In the Midst of a Storm

In the Midst of a Storm

There’s an impressive thunderstorm raging outside. I’m sitting here listening to the cracks and booms, to the wind and rain battering my home, and wondering how bad will it get? How long will it last? Is that a long roll of thunder, or a tornado headed my way?

Franz Mattuschka Wikimedia Commons CC

And this storm is fiercely beautiful. The power is awe-inspiring and majestic. It’s a little scary. It reminds me I’m not in control. That I’m small and helpless in the face of nature’s great fury. And in some small way, I am comforted by that.

Maybe that is counter-intuitive. We humans like to build. We like to leave lasting images. We create Stonehenge and the Great Pyramid of Giza to live on thousands of years after our death. Yet even so, there is some strange comfort in knowing nature will prevail.

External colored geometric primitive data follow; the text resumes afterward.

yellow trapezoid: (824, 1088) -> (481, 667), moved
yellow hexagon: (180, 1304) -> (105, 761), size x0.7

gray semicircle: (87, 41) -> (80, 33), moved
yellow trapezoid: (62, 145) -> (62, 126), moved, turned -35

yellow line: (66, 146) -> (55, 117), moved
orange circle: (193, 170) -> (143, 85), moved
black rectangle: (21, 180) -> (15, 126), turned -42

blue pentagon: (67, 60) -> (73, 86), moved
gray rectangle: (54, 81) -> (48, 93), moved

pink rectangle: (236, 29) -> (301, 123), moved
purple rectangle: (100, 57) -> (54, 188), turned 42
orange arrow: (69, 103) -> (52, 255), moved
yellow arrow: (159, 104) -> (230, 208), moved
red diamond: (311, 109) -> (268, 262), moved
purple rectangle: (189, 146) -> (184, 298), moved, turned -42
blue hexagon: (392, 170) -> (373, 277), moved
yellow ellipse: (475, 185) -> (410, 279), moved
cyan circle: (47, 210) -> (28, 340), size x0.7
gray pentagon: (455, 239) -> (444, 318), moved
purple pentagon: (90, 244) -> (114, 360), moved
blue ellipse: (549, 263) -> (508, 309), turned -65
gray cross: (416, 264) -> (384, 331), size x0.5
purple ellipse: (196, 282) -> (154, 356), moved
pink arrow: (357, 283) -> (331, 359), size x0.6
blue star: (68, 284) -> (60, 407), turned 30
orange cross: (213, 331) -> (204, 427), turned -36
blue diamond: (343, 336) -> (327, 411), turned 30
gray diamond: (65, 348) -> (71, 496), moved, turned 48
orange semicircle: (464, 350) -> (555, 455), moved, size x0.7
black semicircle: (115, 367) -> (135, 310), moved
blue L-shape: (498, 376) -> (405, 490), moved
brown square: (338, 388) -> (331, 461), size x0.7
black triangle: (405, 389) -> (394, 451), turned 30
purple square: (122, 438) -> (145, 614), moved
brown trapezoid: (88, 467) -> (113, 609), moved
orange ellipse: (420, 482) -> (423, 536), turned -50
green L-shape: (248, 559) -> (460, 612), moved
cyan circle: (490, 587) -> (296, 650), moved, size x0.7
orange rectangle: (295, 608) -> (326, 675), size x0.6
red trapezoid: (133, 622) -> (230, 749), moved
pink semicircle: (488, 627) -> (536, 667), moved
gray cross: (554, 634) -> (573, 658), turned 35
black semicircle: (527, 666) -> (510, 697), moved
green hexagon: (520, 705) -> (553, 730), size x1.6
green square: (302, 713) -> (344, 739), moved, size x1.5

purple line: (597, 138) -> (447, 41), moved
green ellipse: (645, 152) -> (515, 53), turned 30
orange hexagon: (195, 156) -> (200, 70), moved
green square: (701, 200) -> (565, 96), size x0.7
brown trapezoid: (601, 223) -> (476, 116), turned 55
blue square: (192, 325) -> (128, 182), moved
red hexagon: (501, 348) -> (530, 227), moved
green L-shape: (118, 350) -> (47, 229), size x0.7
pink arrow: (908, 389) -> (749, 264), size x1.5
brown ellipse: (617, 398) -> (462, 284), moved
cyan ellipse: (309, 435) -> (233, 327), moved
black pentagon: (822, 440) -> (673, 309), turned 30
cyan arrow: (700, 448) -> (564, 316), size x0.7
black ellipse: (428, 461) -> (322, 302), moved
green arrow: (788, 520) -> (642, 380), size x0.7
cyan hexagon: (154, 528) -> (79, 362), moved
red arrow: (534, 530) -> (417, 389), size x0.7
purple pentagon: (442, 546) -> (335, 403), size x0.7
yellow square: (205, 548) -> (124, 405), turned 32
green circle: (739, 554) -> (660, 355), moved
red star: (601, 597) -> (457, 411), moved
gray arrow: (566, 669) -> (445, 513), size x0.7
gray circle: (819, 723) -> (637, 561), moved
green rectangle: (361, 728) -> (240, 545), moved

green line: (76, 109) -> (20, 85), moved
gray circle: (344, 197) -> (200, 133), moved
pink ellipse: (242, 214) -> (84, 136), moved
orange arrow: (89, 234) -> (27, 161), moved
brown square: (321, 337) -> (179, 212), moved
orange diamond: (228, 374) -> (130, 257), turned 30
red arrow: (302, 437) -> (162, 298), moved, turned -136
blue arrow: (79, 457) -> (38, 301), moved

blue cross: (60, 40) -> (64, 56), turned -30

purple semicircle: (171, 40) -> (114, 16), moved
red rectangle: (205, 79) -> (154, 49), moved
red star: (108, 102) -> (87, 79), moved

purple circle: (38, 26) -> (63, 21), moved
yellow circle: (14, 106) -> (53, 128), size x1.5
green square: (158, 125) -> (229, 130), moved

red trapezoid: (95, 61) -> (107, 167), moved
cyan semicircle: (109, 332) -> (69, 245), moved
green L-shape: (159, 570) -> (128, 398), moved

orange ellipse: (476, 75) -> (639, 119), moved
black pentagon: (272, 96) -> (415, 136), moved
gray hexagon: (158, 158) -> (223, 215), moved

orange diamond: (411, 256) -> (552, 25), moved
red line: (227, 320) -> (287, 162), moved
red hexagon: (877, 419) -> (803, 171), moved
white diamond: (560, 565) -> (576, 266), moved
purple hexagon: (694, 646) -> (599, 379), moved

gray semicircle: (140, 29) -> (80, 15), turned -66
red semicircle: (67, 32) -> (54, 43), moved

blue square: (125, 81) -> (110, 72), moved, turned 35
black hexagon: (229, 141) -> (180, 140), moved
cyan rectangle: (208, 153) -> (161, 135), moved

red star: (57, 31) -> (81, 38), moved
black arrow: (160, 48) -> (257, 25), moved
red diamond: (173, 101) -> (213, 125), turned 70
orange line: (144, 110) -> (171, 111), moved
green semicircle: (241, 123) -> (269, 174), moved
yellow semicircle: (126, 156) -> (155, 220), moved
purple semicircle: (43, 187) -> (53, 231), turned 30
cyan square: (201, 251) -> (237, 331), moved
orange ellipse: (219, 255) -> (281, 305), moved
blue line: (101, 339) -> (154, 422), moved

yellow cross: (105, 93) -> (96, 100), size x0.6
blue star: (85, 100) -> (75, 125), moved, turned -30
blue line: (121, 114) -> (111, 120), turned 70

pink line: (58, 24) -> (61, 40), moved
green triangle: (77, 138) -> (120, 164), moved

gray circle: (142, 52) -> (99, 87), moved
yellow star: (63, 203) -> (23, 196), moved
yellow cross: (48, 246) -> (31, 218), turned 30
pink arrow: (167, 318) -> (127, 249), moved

The earth will survive us. Our cities will one day disappear back into the star-stuff they came from. When the sun becomes a red giant far, far into the future, the earth will likely be swallowed up. All the traces of life on earth will go with it. Stonehenge, Macchu Picchu and the Empire State building will all be destroyed.

If humanity survives to that point, if it finds a new homeworld, then it will watch as it’s history is swallowed up slowly. It will know earth only as a distant memory, a lost eden, and it will continue to look out towards the stars.

When this storm passes the earth will be washed clean. Weakened branches may have been blown from trees, and other forms of natural pruning might occur. Everything will be fresh and sparkling. The smell of rain and damp earth will fill the air. All will be right soon enough.

You just have to sit tight, have an emergency plan, breathe and recognize nature’s strange beauty, which does not always conform to our needs and desires.